> _Aim of the task_
Within the records below, find each line that holds the string "Locate", then copy it.
**** Records to use
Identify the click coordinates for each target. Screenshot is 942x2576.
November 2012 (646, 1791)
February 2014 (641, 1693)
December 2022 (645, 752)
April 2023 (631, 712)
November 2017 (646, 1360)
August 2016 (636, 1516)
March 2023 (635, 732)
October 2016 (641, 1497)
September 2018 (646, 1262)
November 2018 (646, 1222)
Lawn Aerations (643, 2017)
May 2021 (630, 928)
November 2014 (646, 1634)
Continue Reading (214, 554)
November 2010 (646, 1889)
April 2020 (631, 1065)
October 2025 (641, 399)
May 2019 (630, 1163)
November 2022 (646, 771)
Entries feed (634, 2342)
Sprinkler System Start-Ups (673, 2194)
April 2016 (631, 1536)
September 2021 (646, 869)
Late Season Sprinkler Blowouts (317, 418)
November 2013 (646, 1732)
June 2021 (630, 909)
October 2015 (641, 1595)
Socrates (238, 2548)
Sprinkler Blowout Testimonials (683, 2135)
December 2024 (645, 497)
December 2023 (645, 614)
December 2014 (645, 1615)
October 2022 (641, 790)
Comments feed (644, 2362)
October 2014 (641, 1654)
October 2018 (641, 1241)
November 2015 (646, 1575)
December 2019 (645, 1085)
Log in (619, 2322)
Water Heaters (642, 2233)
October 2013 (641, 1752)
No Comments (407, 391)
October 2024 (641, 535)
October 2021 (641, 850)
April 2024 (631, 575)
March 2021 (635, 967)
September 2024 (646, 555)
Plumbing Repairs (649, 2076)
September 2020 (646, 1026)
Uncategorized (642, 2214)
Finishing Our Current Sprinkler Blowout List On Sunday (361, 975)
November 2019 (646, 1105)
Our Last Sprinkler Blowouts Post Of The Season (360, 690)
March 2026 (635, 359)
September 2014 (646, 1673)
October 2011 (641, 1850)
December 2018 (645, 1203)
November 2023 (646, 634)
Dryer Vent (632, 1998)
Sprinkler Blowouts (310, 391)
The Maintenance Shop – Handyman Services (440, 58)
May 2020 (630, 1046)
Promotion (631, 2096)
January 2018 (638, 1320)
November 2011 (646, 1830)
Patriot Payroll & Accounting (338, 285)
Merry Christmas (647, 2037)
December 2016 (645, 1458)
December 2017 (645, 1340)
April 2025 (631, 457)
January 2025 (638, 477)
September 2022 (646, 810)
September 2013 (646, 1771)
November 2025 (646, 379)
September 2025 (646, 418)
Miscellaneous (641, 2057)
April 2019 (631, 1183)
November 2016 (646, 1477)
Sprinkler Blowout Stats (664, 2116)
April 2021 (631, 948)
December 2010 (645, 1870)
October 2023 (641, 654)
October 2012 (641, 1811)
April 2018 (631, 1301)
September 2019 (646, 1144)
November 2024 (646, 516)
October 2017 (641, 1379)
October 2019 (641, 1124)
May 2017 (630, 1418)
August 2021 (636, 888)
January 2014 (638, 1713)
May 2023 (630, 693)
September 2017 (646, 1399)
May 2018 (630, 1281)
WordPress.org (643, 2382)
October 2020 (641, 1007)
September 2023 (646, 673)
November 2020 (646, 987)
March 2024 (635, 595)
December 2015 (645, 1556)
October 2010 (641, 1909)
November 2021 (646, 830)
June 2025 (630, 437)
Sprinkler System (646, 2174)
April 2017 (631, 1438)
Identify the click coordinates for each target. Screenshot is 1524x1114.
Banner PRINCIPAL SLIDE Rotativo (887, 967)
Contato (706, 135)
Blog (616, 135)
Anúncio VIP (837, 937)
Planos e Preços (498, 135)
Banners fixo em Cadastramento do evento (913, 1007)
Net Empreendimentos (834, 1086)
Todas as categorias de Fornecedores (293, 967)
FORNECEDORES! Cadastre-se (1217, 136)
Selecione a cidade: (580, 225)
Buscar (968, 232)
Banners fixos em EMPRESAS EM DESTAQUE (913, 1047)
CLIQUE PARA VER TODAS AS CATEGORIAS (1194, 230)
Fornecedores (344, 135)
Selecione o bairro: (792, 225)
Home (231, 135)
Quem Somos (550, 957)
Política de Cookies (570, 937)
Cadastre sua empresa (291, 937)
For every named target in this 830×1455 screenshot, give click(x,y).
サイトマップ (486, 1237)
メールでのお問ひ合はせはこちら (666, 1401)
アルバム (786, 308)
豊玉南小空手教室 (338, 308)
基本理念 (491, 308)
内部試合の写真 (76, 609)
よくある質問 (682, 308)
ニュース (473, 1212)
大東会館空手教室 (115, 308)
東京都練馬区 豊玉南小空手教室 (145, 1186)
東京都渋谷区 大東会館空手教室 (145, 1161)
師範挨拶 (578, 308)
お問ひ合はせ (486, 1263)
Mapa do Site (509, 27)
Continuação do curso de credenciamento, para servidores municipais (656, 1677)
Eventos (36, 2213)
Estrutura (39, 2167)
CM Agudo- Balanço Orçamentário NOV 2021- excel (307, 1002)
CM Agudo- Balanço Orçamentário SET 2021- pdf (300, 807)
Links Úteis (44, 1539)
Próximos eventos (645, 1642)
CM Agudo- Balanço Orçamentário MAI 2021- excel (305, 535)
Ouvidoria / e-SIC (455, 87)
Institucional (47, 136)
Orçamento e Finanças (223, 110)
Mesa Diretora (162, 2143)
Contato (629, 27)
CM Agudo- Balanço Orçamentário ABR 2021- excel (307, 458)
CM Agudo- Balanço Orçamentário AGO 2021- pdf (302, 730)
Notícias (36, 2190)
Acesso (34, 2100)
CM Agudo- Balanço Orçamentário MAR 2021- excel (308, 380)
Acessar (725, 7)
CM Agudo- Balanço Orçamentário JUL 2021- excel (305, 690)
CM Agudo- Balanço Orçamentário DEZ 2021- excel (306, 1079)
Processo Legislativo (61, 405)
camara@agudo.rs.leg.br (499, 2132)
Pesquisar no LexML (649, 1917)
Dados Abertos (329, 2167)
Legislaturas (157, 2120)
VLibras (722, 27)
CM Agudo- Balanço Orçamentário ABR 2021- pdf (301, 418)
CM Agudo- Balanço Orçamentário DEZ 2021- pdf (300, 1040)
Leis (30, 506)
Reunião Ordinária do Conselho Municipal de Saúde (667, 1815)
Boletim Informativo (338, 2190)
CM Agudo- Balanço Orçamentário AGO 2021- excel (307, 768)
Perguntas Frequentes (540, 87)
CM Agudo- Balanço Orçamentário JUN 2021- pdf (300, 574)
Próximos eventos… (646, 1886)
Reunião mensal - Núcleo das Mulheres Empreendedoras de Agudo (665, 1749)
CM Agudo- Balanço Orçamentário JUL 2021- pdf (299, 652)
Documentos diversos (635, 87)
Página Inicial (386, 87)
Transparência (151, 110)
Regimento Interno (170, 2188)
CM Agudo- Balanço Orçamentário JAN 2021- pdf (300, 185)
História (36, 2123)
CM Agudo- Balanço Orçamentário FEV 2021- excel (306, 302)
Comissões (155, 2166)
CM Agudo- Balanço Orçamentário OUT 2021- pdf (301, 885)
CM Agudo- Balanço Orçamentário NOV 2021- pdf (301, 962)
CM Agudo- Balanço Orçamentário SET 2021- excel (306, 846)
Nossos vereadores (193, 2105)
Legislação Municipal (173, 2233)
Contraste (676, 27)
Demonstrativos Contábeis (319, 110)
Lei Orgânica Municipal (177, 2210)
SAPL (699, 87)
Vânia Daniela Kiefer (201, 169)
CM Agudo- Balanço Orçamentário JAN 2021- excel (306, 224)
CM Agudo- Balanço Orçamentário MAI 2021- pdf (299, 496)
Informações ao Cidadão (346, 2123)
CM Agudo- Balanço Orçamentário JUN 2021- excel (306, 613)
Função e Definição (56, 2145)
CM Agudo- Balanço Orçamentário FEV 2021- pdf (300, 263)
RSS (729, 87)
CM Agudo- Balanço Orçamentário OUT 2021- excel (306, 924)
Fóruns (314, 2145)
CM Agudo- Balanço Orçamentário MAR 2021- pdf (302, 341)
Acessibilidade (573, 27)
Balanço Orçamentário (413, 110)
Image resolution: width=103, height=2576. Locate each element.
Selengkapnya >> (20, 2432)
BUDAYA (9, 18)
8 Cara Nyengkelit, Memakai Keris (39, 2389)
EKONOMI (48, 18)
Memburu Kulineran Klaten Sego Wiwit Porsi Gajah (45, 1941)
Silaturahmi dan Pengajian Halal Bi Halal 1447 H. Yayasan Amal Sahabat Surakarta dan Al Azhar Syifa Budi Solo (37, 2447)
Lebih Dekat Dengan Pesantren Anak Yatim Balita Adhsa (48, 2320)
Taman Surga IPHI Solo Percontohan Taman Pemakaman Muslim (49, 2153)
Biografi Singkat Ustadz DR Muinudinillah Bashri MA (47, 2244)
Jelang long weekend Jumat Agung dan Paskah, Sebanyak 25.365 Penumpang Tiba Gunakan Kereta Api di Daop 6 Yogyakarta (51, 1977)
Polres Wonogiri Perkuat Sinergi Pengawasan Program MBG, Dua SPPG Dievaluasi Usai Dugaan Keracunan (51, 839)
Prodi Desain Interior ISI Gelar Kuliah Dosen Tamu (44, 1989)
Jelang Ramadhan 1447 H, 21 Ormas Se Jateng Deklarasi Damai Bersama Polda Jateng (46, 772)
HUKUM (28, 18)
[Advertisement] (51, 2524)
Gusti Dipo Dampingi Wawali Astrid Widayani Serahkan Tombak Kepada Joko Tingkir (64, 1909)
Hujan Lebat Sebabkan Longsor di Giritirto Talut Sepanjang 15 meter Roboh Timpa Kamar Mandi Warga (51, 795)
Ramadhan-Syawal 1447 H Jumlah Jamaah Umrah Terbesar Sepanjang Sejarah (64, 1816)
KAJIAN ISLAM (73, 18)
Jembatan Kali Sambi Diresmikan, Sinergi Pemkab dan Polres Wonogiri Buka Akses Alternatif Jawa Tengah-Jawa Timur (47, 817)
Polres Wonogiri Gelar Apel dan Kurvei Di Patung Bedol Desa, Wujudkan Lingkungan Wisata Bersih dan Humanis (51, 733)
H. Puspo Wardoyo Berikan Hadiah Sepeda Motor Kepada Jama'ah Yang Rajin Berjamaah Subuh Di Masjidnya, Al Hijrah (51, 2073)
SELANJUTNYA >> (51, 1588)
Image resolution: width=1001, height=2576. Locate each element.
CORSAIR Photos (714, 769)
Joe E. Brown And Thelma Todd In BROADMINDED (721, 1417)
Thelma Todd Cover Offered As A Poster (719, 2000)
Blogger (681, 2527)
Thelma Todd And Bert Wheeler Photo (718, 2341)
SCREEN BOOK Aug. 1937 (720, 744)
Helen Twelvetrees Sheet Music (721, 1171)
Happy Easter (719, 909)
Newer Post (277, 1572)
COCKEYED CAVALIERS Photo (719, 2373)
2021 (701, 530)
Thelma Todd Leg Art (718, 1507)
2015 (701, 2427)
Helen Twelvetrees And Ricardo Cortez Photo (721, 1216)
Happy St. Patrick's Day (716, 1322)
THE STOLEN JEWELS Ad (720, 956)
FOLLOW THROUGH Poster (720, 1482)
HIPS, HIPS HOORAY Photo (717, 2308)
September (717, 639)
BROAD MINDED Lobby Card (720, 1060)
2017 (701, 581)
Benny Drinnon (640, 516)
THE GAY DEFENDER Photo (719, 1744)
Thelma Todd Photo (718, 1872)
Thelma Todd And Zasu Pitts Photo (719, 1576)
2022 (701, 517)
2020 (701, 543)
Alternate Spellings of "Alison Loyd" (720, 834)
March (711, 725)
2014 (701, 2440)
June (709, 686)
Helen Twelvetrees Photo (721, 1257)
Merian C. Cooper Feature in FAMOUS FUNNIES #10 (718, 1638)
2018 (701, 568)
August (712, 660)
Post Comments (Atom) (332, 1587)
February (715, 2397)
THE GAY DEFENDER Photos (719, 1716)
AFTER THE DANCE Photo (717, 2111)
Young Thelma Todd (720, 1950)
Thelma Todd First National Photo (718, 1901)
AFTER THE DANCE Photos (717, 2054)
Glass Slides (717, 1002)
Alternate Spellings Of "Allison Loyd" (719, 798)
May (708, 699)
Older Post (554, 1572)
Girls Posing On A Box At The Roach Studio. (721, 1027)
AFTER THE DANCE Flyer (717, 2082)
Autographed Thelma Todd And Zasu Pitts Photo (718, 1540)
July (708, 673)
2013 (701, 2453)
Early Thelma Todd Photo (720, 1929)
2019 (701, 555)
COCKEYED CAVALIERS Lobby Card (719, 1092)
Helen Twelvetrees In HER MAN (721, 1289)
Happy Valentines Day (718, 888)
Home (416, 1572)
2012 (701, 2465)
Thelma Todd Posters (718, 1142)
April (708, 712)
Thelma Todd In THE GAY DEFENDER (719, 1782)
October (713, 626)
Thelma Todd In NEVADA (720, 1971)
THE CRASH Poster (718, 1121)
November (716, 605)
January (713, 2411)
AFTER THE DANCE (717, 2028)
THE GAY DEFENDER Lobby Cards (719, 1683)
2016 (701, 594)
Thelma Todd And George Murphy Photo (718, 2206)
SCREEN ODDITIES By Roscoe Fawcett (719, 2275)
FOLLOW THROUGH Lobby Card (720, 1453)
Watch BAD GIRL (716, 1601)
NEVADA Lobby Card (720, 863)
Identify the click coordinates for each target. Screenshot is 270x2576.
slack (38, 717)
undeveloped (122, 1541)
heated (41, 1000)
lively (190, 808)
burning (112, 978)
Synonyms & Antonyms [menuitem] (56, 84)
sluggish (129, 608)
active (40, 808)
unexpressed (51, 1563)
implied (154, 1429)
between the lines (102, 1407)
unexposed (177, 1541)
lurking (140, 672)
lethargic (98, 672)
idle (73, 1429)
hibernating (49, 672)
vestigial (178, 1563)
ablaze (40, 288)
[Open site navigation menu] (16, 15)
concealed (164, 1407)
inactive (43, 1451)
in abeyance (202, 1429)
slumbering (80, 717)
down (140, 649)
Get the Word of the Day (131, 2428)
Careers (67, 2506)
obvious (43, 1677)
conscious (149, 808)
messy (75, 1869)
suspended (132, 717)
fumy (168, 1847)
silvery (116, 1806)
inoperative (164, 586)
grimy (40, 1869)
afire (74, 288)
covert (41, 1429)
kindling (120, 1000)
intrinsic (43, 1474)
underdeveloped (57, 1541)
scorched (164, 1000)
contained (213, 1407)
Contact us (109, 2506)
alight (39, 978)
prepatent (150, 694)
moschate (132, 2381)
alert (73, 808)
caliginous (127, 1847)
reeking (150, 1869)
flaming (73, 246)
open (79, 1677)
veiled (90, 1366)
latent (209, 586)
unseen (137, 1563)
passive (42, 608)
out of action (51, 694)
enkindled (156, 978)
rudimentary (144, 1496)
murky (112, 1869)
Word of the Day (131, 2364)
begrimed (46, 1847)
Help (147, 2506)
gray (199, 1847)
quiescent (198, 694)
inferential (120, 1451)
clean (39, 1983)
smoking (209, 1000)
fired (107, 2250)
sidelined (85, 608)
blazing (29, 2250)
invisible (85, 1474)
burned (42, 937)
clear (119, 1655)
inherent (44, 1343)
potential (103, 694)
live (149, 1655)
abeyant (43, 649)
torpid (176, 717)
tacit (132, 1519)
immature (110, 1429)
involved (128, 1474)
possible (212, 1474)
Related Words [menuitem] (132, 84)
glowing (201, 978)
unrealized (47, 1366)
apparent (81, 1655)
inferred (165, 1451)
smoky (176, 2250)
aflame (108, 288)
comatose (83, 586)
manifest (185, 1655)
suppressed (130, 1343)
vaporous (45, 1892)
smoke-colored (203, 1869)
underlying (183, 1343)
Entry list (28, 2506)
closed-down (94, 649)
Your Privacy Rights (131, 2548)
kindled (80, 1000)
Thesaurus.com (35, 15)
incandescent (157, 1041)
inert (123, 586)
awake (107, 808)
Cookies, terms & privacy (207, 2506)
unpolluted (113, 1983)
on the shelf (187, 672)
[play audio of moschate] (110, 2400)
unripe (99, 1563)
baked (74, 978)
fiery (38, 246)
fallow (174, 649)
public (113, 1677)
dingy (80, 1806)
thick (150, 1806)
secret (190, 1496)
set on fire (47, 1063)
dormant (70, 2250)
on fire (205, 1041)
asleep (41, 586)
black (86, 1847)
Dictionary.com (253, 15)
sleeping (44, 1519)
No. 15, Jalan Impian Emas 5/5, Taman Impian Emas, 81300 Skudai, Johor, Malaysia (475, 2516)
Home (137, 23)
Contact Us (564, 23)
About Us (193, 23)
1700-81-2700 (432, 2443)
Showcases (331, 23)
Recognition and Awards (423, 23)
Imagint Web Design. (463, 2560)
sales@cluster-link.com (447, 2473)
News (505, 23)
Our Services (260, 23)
********
> _Finished exercise_
Image resolution: width=103, height=2576. Locate each element.
Image resolution: width=1001, height=2576. Locate each element.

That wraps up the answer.